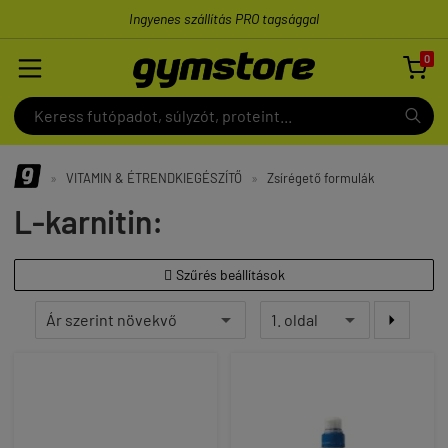
Ingyenes szállítás PRO tagsággal
0

»
VITAMIN & ÉTRENDKIEGÉSZÍTŐ
»
Zsírégető formulák
L-karnitin:
Szűrés beállítások


○ ○ ○ ○
TASK DIRECTIONS:
Repeat each entry exactly. Pictures do not belong in the copy.

SOLUTION TO THE PROBLEM:
Ingyenes szállítás PRO tagsággal
0

»
VITAMIN & ÉTRENDKIEGÉSZÍTŐ
»
Zsírégető formulák
L-karnitin:
Szűrés beállítások



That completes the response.